Performance Implications of Multi-Chiplet Neural Processing Units on Autonomous Driving Perception
This work addresses performance bottlenecks in autonomous driving perception for automotive systems, representing an incremental improvement in scheduling methods.
The study tackled the challenge of efficiently deploying autonomous driving perception workloads on multi-chiplet Neural Processing Units by proposing a novel scheduling strategy, resulting in an 82% increase in throughput and 2.8x improvement in processing engine utilization compared to monolithic designs.

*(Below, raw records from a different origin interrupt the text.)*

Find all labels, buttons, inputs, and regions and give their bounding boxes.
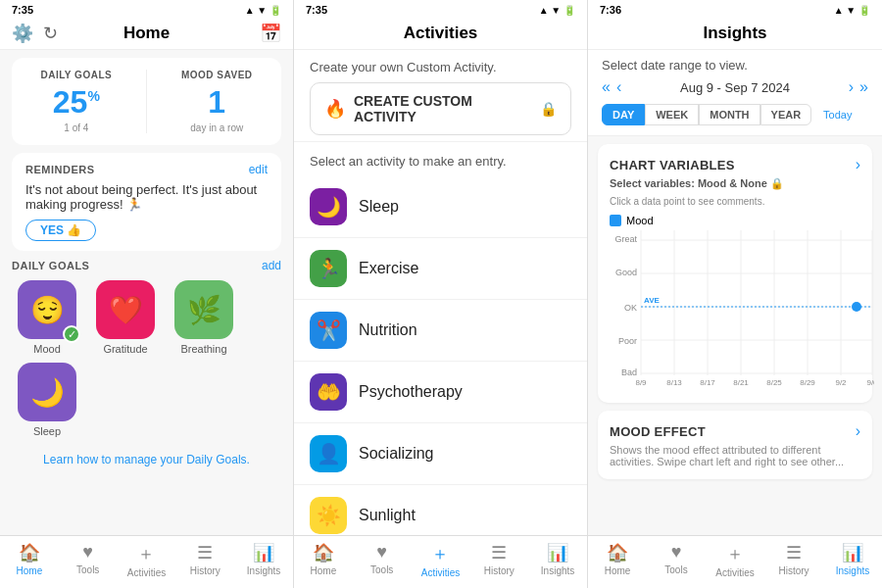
activity-nutrition[interactable]: ✂️ Nutrition bbox=[294, 300, 587, 362]
period-day[interactable]: DAY bbox=[602, 104, 645, 125]
reminders-edit[interactable]: edit bbox=[249, 163, 268, 176]
socializing-act-name: Socializing bbox=[359, 445, 433, 463]
date-nav-last[interactable]: » bbox=[859, 78, 868, 96]
nav3-insights[interactable]: 📊 Insights bbox=[823, 542, 882, 578]
nav3-activities[interactable]: ＋ Activities bbox=[706, 542, 764, 578]
mood-saved-section: MOOD SAVED 1 day in a row bbox=[181, 70, 253, 133]
time-act: 7:35 bbox=[306, 4, 327, 16]
me-arrow-icon[interactable]: › bbox=[856, 422, 860, 440]
exercise-act-name: Exercise bbox=[359, 260, 418, 277]
activity-socializing[interactable]: 👤 Socializing bbox=[294, 423, 587, 485]
mood-number: 1 bbox=[181, 84, 253, 121]
tools3-nav-label: Tools bbox=[664, 564, 687, 575]
nav2-tools[interactable]: ♥ Tools bbox=[353, 542, 412, 578]
nav3-tools[interactable]: ♥ Tools bbox=[647, 542, 706, 578]
home-nav-icon: 🏠 bbox=[19, 542, 40, 564]
time-home: 7:35 bbox=[12, 4, 33, 16]
status-bar-act: 7:35 ▲ ▼ 🔋 bbox=[294, 0, 587, 18]
svg-text:OK: OK bbox=[624, 303, 637, 313]
mood-check: ✓ bbox=[63, 325, 80, 343]
dg-grid: 😌 ✓ Mood ❤️ Gratitude 🌿 bbox=[12, 280, 281, 437]
sleep-label: Sleep bbox=[33, 425, 61, 437]
activity-psychotherapy[interactable]: 🤲 Psychotherapy bbox=[294, 362, 587, 423]
calendar-icon[interactable]: 📅 bbox=[260, 24, 281, 43]
tools-nav-icon: ♥ bbox=[82, 542, 93, 563]
nav-activities[interactable]: ＋ Activities bbox=[118, 542, 176, 578]
today-button[interactable]: Today bbox=[815, 105, 859, 124]
period-year[interactable]: YEAR bbox=[760, 104, 812, 125]
settings-icon[interactable]: ⚙️ bbox=[12, 23, 33, 44]
tools2-nav-label: Tools bbox=[370, 564, 393, 575]
learn-link[interactable]: Learn how to manage your Daily Goals. bbox=[0, 445, 293, 474]
refresh-icon[interactable]: ↻ bbox=[43, 23, 58, 44]
nav-tools[interactable]: ♥ Tools bbox=[59, 542, 118, 578]
reminders-card: REMINDERS edit It's not about being perf… bbox=[12, 153, 281, 251]
dg-item-gratitude[interactable]: ❤️ Gratitude bbox=[90, 280, 161, 355]
nav-insights[interactable]: 📊 Insights bbox=[234, 542, 293, 578]
ins-header-section: Select date range to view. « ‹ Aug 9 - S… bbox=[588, 50, 882, 136]
activity-sleep[interactable]: 🌙 Sleep bbox=[294, 176, 587, 238]
chart-legend: Mood bbox=[610, 215, 860, 226]
nav2-insights[interactable]: 📊 Insights bbox=[528, 542, 587, 578]
activities2-nav-label: Activities bbox=[421, 567, 460, 578]
svg-text:9/2: 9/2 bbox=[835, 378, 847, 387]
ins-select-label: Select date range to view. bbox=[602, 58, 868, 73]
dg-item-breathing[interactable]: 🌿 Breathing bbox=[169, 280, 239, 355]
dg-item-sleep[interactable]: 🌙 Sleep bbox=[12, 363, 82, 437]
yes-button[interactable]: YES 👍 bbox=[25, 220, 96, 241]
nav2-history[interactable]: ☰ History bbox=[469, 542, 528, 578]
period-month[interactable]: MONTH bbox=[699, 104, 760, 125]
history2-nav-icon: ☰ bbox=[491, 542, 507, 564]
history-nav-icon: ☰ bbox=[197, 542, 213, 564]
home-nav-label: Home bbox=[17, 565, 43, 576]
panel-home: 7:35 ▲ ▼ 🔋 ⚙️ ↻ Home 📅 DAILY GOALS 25% 1… bbox=[0, 0, 294, 588]
dg-item-mood[interactable]: 😌 ✓ Mood bbox=[12, 280, 82, 355]
date-nav-first[interactable]: « bbox=[602, 78, 611, 96]
daily-goals-label: DAILY GOALS bbox=[40, 70, 112, 80]
sunlight-act-name: Sunlight bbox=[359, 507, 416, 524]
create-custom-button[interactable]: 🔥 CREATE CUSTOM ACTIVITY 🔒 bbox=[310, 82, 571, 135]
date-nav-next[interactable]: › bbox=[849, 78, 854, 96]
activity-exercise[interactable]: 🏃 Exercise bbox=[294, 238, 587, 300]
svg-text:8/13: 8/13 bbox=[666, 378, 682, 387]
dg-header: DAILY GOALS add bbox=[12, 259, 281, 272]
nav3-history[interactable]: ☰ History bbox=[764, 542, 823, 578]
breathing-emoji: 🌿 bbox=[187, 294, 221, 326]
home3-nav-icon: 🏠 bbox=[607, 542, 628, 564]
history3-nav-icon: ☰ bbox=[786, 542, 802, 564]
gratitude-emoji: ❤️ bbox=[109, 294, 143, 326]
insights3-nav-icon: 📊 bbox=[842, 542, 863, 564]
reminders-text: It's not about being perfect. It's just … bbox=[25, 182, 268, 212]
svg-text:Bad: Bad bbox=[621, 368, 637, 377]
insights-nav-label: Insights bbox=[247, 565, 280, 576]
flame-icon: 🔥 bbox=[324, 98, 346, 120]
me-header: MOOD EFFECT › bbox=[610, 422, 860, 440]
tools-nav-label: Tools bbox=[76, 564, 99, 575]
chart-svg: Great Good OK Poor Bad bbox=[610, 230, 874, 387]
nav-home[interactable]: 🏠 Home bbox=[0, 542, 59, 578]
activity-sunlight[interactable]: ☀️ Sunlight bbox=[294, 485, 587, 535]
nav2-activities[interactable]: ＋ Activities bbox=[412, 542, 470, 578]
insights3-nav-label: Insights bbox=[836, 565, 869, 576]
reminders-title: REMINDERS bbox=[25, 164, 95, 175]
svg-text:Great: Great bbox=[614, 234, 637, 244]
svg-text:8/29: 8/29 bbox=[800, 378, 815, 387]
svg-text:8/25: 8/25 bbox=[766, 378, 782, 387]
home2-nav-label: Home bbox=[311, 565, 337, 576]
chart-arrow-icon[interactable]: › bbox=[856, 156, 860, 173]
dg-add[interactable]: add bbox=[262, 259, 281, 272]
history-nav-label: History bbox=[190, 565, 220, 576]
chart-data-point[interactable] bbox=[852, 302, 861, 312]
nav-history[interactable]: ☰ History bbox=[175, 542, 234, 578]
mood-label: Mood bbox=[33, 343, 61, 355]
create-btn-label: CREATE CUSTOM ACTIVITY bbox=[354, 93, 532, 124]
period-week[interactable]: WEEK bbox=[645, 104, 699, 125]
date-nav-prev[interactable]: ‹ bbox=[616, 78, 621, 96]
me-desc: Shows the mood effect attributed to diff… bbox=[610, 444, 860, 467]
activity-list: 🌙 Sleep 🏃 Exercise ✂️ Nutrition 🤲 Psycho… bbox=[294, 176, 587, 535]
activities3-nav-label: Activities bbox=[715, 567, 754, 578]
psychotherapy-act-name: Psychotherapy bbox=[359, 383, 463, 401]
nav2-home[interactable]: 🏠 Home bbox=[294, 542, 353, 578]
nav3-home[interactable]: 🏠 Home bbox=[588, 542, 647, 578]
goals-card: DAILY GOALS 25% 1 of 4 MOOD SAVED 1 day … bbox=[12, 58, 281, 145]
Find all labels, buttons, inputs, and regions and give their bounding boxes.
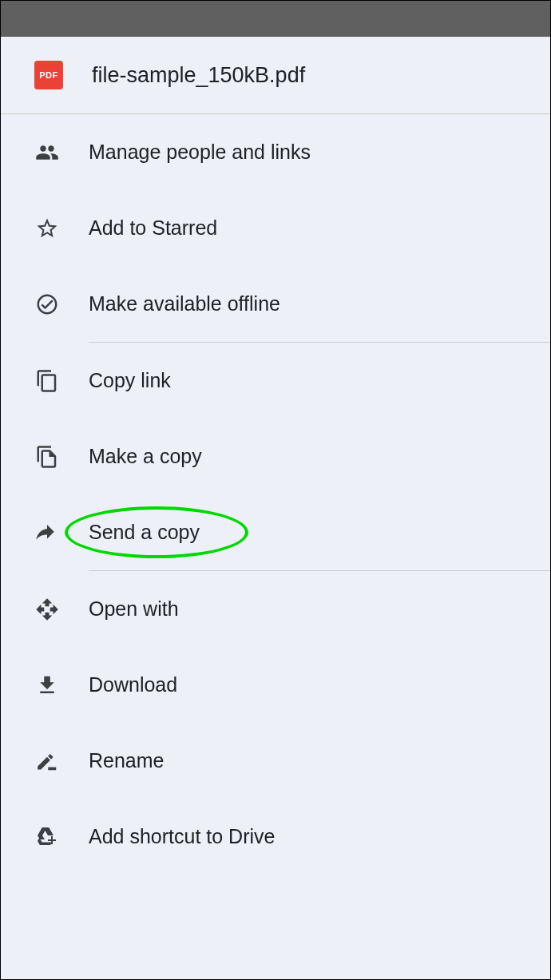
menu-label: Make a copy <box>89 445 202 468</box>
svg-rect-0 <box>48 767 56 770</box>
people-icon <box>34 140 60 165</box>
menu-item-make-offline[interactable]: Make available offline <box>1 266 550 342</box>
menu-item-open-with[interactable]: Open with <box>1 571 550 647</box>
menu-label: Make available offline <box>89 292 280 315</box>
copy-link-icon <box>34 368 60 394</box>
menu-item-download[interactable]: Download <box>1 647 550 723</box>
menu-item-make-copy[interactable]: Make a copy <box>1 419 550 494</box>
menu-item-copy-link[interactable]: Copy link <box>1 343 550 419</box>
menu-label: Add shortcut to Drive <box>89 825 275 848</box>
menu-item-add-starred[interactable]: Add to Starred <box>1 190 550 266</box>
file-name: file-sample_150kB.pdf <box>92 63 305 88</box>
menu-label: Rename <box>89 749 165 772</box>
menu-label: Add to Starred <box>89 216 217 240</box>
menu-label: Download <box>89 673 177 696</box>
menu-item-add-shortcut[interactable]: Add shortcut to Drive <box>1 799 550 875</box>
file-copy-icon <box>34 444 60 470</box>
send-icon <box>34 520 60 546</box>
download-icon <box>34 673 60 698</box>
context-menu: Manage people and links Add to Starred M… <box>1 114 550 875</box>
pdf-icon: PDF <box>34 61 63 89</box>
menu-label: Copy link <box>89 369 171 392</box>
menu-item-send-copy[interactable]: Send a copy <box>1 494 550 570</box>
shortcut-icon <box>34 824 60 850</box>
open-with-icon <box>34 597 60 622</box>
menu-item-manage-people[interactable]: Manage people and links <box>1 114 550 190</box>
menu-label: Open with <box>89 597 179 621</box>
status-bar <box>1 1 550 37</box>
file-header: PDF file-sample_150kB.pdf <box>1 37 550 114</box>
menu-label: Manage people and links <box>89 141 311 164</box>
menu-item-rename[interactable]: Rename <box>1 723 550 799</box>
rename-icon <box>34 748 60 774</box>
offline-icon <box>34 292 60 317</box>
star-icon <box>34 216 60 241</box>
menu-label: Send a copy <box>89 521 200 544</box>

We study the application of emerging chiplet-based Neural Processing Units to accelerate vehicular AI perception workloads in constrained automotive settings. The motivation stems from how chiplets technology is becoming integral to emerging vehicular architectures, providing a cost-effective trade-off between performance, modularity, and customization; and from perception models being the most computationally demanding workloads in a autonomous driving system. Using the Tesla Autopilot perception pipeline as a case study, we first breakdown its constituent models and profile their performance on different chiplet accelerators. From the insights, we propose a novel scheduling strategy to efficiently deploy perception workloads on multi-chip AI accelerators. Our experiments using a standard DNN performance simulator, MAESTRO, show our approach realizes 82% and 2.8x increase in throughput and processing engines utilization compared to monolithic accelerator designs.